* **Instructions to follow**
Pick each line containing the word "hukum" out of the data below.

* **Data shown**
=== Begin Enclosure ===
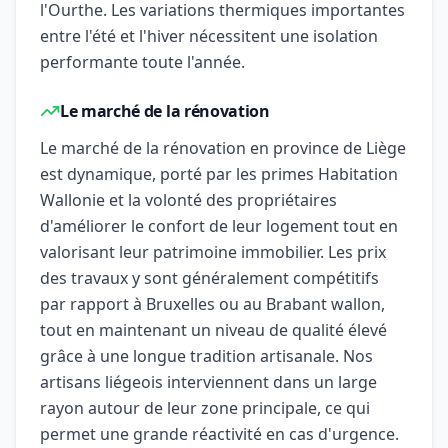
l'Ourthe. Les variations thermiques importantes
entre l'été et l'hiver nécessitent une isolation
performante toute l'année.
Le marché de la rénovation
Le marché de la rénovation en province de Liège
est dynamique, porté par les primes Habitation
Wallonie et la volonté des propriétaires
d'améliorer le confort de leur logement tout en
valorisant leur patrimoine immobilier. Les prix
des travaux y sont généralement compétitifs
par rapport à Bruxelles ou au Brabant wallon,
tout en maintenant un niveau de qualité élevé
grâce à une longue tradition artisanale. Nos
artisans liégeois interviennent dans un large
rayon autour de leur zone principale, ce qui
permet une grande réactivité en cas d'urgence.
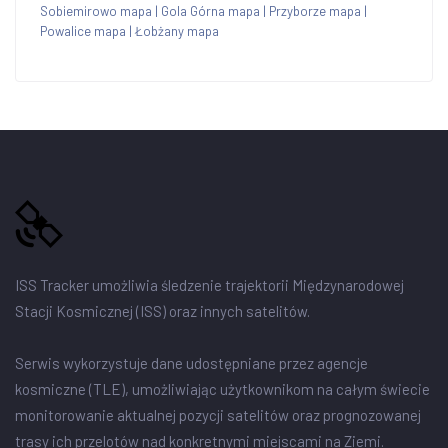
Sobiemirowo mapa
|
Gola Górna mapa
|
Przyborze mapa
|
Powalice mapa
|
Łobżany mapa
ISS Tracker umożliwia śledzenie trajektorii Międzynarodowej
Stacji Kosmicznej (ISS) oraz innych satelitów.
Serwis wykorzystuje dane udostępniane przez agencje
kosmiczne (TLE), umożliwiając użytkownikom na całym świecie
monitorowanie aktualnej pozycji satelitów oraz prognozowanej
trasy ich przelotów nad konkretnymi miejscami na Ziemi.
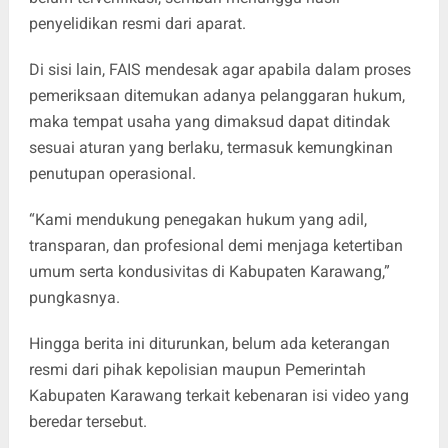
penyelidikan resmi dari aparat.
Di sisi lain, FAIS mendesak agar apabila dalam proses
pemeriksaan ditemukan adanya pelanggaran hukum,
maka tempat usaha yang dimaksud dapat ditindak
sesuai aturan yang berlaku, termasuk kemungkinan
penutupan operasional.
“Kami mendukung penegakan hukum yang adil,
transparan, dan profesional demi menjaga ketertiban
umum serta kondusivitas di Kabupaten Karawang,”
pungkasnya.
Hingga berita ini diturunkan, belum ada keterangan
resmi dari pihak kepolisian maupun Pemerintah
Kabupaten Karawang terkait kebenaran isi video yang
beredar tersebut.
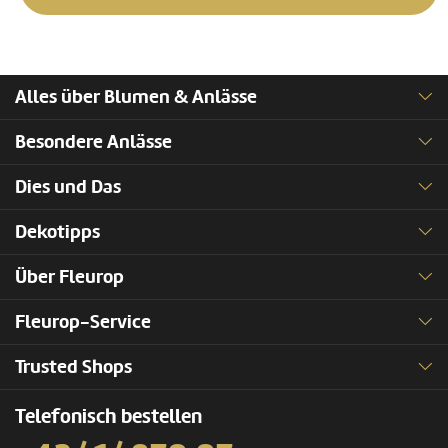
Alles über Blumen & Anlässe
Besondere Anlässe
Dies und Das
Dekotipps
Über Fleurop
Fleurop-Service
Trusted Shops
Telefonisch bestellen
=== End Enclosure ===
=== Begin Enclosure ===
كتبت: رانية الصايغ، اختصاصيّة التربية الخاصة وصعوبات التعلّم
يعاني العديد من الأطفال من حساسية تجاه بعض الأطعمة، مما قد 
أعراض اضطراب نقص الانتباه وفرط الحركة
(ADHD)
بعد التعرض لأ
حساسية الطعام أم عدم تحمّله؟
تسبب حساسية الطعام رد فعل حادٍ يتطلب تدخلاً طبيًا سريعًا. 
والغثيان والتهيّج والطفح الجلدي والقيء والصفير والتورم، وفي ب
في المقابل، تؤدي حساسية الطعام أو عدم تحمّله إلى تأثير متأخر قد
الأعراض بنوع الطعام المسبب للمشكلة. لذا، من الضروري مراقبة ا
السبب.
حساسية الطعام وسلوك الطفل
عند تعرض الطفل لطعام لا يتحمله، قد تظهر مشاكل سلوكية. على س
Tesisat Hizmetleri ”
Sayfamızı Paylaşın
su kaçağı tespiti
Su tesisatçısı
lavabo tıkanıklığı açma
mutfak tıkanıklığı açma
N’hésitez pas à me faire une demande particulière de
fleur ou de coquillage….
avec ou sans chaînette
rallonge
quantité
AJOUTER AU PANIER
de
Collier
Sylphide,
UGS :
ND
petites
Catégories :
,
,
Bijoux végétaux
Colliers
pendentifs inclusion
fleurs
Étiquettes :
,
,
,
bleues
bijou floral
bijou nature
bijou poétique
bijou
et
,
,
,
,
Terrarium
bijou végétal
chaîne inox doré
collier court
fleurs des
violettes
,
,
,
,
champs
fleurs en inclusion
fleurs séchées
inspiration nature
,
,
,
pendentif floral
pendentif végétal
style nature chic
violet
=== End Enclosure ===
* **Task result**
pemeriksaan ditemukan adanya pelanggaran hukum,
“Kami mendukung penegakan hukum yang adil,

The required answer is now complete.